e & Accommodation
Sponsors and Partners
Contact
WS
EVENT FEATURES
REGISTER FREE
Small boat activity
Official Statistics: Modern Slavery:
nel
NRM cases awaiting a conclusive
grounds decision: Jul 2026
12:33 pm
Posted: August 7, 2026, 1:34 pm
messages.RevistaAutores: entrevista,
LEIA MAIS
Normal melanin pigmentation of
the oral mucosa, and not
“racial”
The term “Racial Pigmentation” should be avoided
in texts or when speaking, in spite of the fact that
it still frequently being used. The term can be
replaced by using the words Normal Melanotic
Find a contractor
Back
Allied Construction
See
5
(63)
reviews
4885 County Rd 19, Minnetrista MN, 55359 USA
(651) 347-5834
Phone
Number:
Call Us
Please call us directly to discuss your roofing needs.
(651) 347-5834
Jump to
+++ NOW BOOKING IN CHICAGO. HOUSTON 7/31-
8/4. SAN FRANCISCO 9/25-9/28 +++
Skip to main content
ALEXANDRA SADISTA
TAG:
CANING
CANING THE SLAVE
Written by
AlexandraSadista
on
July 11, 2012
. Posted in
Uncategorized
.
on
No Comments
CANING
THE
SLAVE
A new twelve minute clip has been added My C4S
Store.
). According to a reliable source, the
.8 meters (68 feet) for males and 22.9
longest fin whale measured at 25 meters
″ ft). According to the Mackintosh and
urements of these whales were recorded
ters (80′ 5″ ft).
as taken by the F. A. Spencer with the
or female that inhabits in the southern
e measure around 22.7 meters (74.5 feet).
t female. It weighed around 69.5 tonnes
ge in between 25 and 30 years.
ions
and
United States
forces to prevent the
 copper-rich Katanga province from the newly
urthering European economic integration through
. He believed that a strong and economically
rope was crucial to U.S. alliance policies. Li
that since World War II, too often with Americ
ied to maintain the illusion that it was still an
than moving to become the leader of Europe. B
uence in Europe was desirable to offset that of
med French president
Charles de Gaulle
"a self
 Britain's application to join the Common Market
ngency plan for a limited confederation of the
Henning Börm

★ ★ ★ ★ ★

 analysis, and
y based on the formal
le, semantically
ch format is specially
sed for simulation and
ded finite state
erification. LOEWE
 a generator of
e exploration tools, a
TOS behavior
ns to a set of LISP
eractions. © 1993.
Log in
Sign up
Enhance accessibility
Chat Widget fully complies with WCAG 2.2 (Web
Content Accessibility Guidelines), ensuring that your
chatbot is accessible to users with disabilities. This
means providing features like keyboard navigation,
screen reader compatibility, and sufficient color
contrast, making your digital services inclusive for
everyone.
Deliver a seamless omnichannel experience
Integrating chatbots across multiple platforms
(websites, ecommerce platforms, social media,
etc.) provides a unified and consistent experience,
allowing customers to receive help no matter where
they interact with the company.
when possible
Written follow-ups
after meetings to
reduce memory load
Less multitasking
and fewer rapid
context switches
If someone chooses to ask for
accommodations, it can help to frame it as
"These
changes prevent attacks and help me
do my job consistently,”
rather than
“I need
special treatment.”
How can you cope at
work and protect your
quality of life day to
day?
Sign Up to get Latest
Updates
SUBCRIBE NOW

★ ★ ★ ★ ★

> **WHAT YOU ARE ASKED TO DO**
Look above for the line with "they interact with the company." and the line with "SUBCRIBE NOW", and reproduce exactly those two lines plus every line between, nothing more.

> **TASK ANSWER**
they interact with the company.
when possible
Written follow-ups
after meetings to
reduce memory load
Less multitasking
and fewer rapid
context switches
If someone chooses to ask for
accommodations, it can help to frame it as
"These
changes prevent attacks and help me
do my job consistently,”
rather than
“I need
special treatment.”
How can you cope at
work and protect your
quality of life day to
day?
Sign Up to get Latest
Updates
SUBCRIBE NOW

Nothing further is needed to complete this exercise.